Le 27 mai 2021, l'ONG Privacy International a déposé plusieurs recours en Europe, dont un auprès de la CNIL en France, contre l'entreprise Clearview AI, spécialisée dans la reconnaissance faciale, soulevant une nouvelle fois la question de l'utilisation de cette technologie.
Plus encore, la manière dont elle est perçue, rien qu'en France, traduit à la fois une méfiance, mais aussi une méconnaissance des usages qui peuvent en être faits. Si la sécurité, par exemple dans le cadre d'un contrôle d'identité ou d'accès à un bâtiment, est plutôt bien acceptée par une majorité de sondés français, le recours à la reconnaissance faciale pour des publicités effraie beaucoup plus les répondants.
3 milliards de clichés détenus par Clearview AI
Particulièrement mise en lumière après le 6 janvier 2021 et la prise du Capitole par des supporters du président Donald J. Trump après sa défaite aux dernières élections, la reconnaissance faciale pose question : qui pourrait l'utiliser ? À quelles fins ? Car lorsque le FBI a émis un appel pour parvenir à identifier les personnes ayant pénétré le bâtiment de Washington dans le cadre de son enquête, c'est une firme privée, Clearview AI, qui s'est manifestée.
Son objectif ? Proposer une base de données de près de 3 milliards de clichés récoltés sur le Net via divers sites, tels que LinkedIn ou encore Facebook, permettant via un algorithme de faciliter l'identification d'une personne avec les informations qui y sont associées, par exemple son nom et prénom. Une véritable surveillance de masse aussi effrayante que réelle, développée à l'insu des utilisateurs du Web. D'autant plus dangereuse que l'algorithme, loin d'être infaillible, pourrait mener à de nombreuses dérives bien que désormais, les seules forces de l'ordre y aient officiellement accès.
Facebook en a fait les frais dans l'Illinois (États-Unis) après un recours impliquant près de 1,6 million d'utilisateurs du réseau social dont les visages, via l'outil d'identification, avaient été stockés avec des informations personnelles permettant de reconnaître les individus concernés. Six ans de procédures pour aboutir à un accord « à l'amiable » de 650 millions d'euros en mars 2021.
En France, une enquête réalisée par GetApp auprès de 1 009 sondés en avril 2021 relevait notamment que seulement 31 % des répondants étaient prêts à se soumettre à la reconnaissance faciale pour une entreprise privée en connaissance de cause.
La reconnaissance faciale serait la deuxième méthode d'identification biométrique la mieux acceptée
Au niveau du partage de leurs données biométriques, c'est leur empreinte digitale que les Français semblent enclins à fournir le plus facilement, pour 42 % des sondés.

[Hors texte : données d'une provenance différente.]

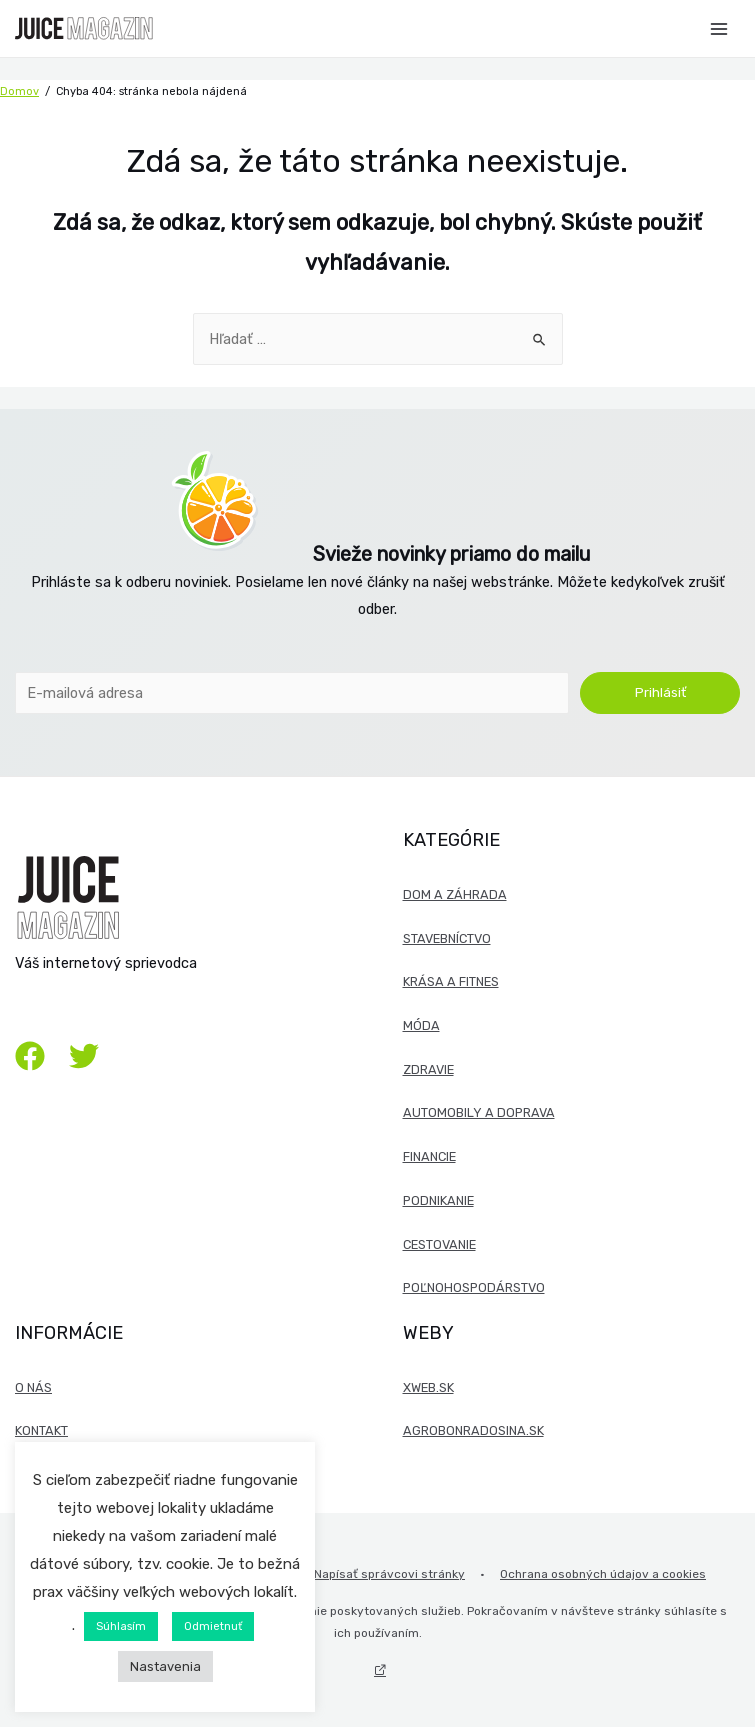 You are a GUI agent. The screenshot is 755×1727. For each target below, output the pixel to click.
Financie (429, 1156)
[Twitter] (84, 1056)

Déjà obligatoire dans le cadre de la délivrance d'un passeport biométrique, c'est bien sur le thème du voyage que la reconnaissance faciale, qui arrive en seconde position avec 31 % de réponses favorables, gagne du terrain. Des aéroports, à l'image d'Orly, souhaiteraient l'utiliser pour comparer les documents d'identité et leurs détenteurs dans le cadre de contrôles. Une option acceptable pour 72 % des répondants, tout comme le déverrouillage d'un smartphone à l'aide de la reconnaissance faciale pour 65 % d'entre eux.
Si la sécurité met d'accord une majorité des sondés, le contrôle des présences ou la publicité personnalisée fait davantage grincer des dents, puisque respectivement 49 % et 52 % des interrogés déclarent ne pas être à l'aise avec ces usages.
L'utilisation de la reconnaissance faciale à des fins privées, notamment lorsque cela concerne la consommation, est loin de faire l'unanimité. Des enjeux prégnants sur lesquels va se pencher la CNIL alors que 58 % des sondés déclarent n'avoir jamais partagé de données biométriques de leur plein gré avec des sociétés privées (!).